One hundred years ago, the Russian Empire entered the bloodiest period any country on Earth had ever experienced before. Between the start of World War I and the death of Stalin 39 years later, at least 60 million men, women and children lost their lives. The monstrous arithmetic works out to 1.5 million dead per year, or more than 4,000 every day.
A majority of the losses occurred in peacetime, as the government systematically executed, starved and worked to death tens of millions of its own citizens. Even in war, while the Nazis perpetrated mass killings on occupied territories, the way Russian and Soviet generals chose to fight almost seems as though exterminating their own forces was part of the strategy. Tallying Russian losses in World War I, a German field marshal wrote: “Five million or eight? We ourselves know not. At times fighting the Russians, we had to remove the piles of enemy bodies from our trenches to get a clear field of fire against new waves of assault.”

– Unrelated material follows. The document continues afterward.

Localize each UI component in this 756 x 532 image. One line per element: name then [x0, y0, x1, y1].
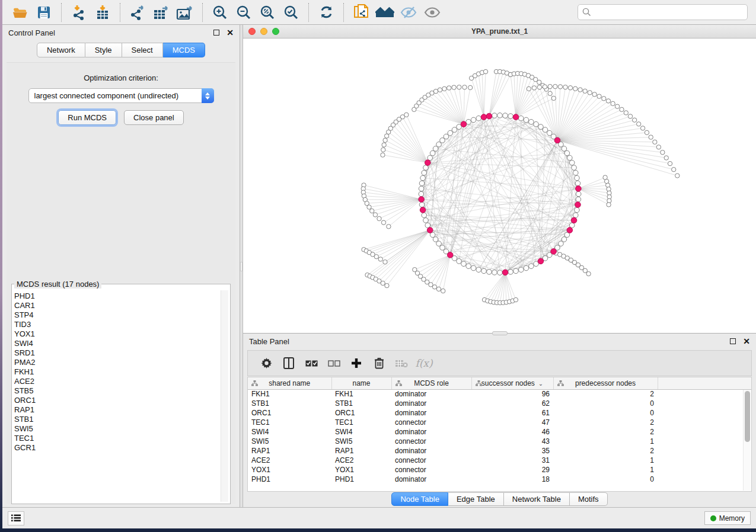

By some estimates, a “war of choice” with Finland from 1939 to 1940 resulted in the loss of 500,000 Red Army soldiers, while the profligate waste of lives by Soviet commanders in the Great Patriotic War has been extensively documented by horrified military historians.
No one knows how many died in any of those numerous killing fields. The names of the dead were not recorded and their bodies were dumped in mass graves, called “brotherly” in Russian. The total figure is a gross estimation and comes not from historians but from demographers, who compare the actual population size to what would have been expected under normal conditions.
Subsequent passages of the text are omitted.